How Rumblefish Ended Up Claiming Copyright On A Song Uploaded By The Band Who Actually Held The Copyright
from the overclaiming dept
A few years back, we wrote about the company Rumblefish claiming copyright on public domain works on YouTube and getting them taken down. Recently, the company got a lot of attention for claiming copyright on someone’s video because it had some birds chirping in the background, and a very mistaken Rumblefish process not only believed it owned the birdsongs, but then an employee doubled down and refused to back down when challenged on this. The company did eventually admit a big mistake after this received a ton of publicity — but many of us were still worried about the process that allowed Rumblefish to make such a bogus claim in the first place.
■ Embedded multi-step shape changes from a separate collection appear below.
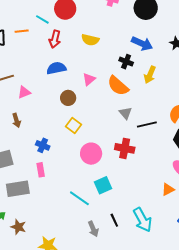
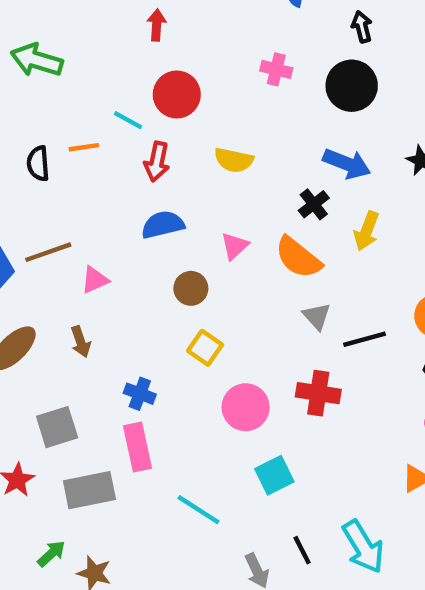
black cross: (126, 62) -> (314, 204), turned 32
pink rectangle: (41, 170) -> (137, 447), size x1.5
cyan line: (79, 198) -> (198, 510), moved

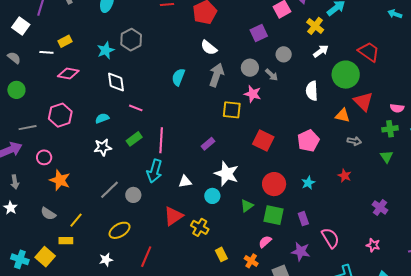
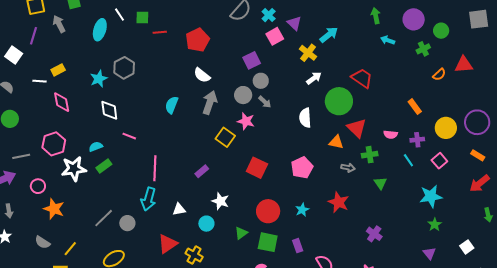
gray circle: (284, 54) -> (261, 81), moved
pink diamond: (68, 73) -> (62, 102), turned 70
yellow square: (232, 110) -> (225, 137), turned 30
green cross: (390, 129) -> (370, 155), moved
green rectangle: (134, 139) -> (104, 166), moved
white star: (103, 147) -> (74, 169), moved, size x1.4
white star: (227, 174) -> (220, 201), size x0.7
red star: (345, 176) -> (339, 202), size x1.5

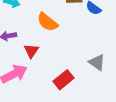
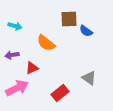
red triangle: (31, 51) -> (32, 68), turned 32

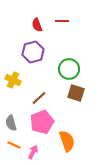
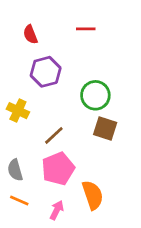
red semicircle: (37, 25) -> (30, 34), moved
pink arrow: (33, 152) -> (57, 210), moved

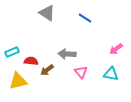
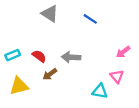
red semicircle: (31, 61) -> (39, 56), moved, turned 32
pink triangle: (81, 72) -> (117, 76), moved
cyan triangle: (111, 74) -> (100, 91), moved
Here’s a story of another Rumblefish takedown — but the details suggest one of the reasons why these things may be happening. John Boydston, from the band Daddy A Go Go, recently contacted us after he discovered that Rumblefish was claiming copyright on a video he had put up on YouTube, for an original song called I Wanna Be An Action Figure. The song was written by Boydston and he holds the sole copyright. It was released on a CD back in 2002. The video was produced (by Boydston again) just last year and posted to YouTube last October. Even so, Boydston received a notice from YouTube saying that music in that video “may have content that is owned or licensed by rumblefish.” Boydston filed a dispute over this — but was told that it would take a month to hear back — and in the meantime ads might appear next to his videos with the proceeds going to Rumblefish.
Thankfully, the process didn’t take that long. Within a day of filing the dispute claim, YouTube sent Boydston an email telling him that “rumblefish has reviewed your dispute and released its copyright claim on your video.” So, at the very least, that’s an improvement over the birdsong situation.
So, what happened? Boydston searched around for a while to actually find a contact at Rumblefish and had a short email exchange where he was told that the “system is working the way it should.” It turns out that Boydston signed the band up with CDBaby to be his online distributor. They offer his music off of the CD Baby site, but also distribute it to tons of other properties, like iTunes, Amazon and various streaming services. And… it turns out, mixed in with a long list of music stores and streaming sites, is Rumblefish. The company is supposed to help potentially license the song to others, with a cut of the proceeds going back to Boydston (I assume after Rumblefish and CDBaby take their cut). So part of that is that Rumblefish automatically registers all such music with YouTube’s ContentID, and sets it to “monetize.” That, of course, leads to the silly result that any time an indie artist who uses CD Baby puts their own work up on YouTube, Rumblefish may end up claiming the work as its own (though, in theory, some of the proceeds would eventually get back to the author). Unfortunately, this is not clearly explained at all.
CDBaby does let its musicians opt-out of each individual service, and having gone through this whole experience, Boyston has decided to uncheck Rumblefish, and no longer allow them to claim his own music on YouTube.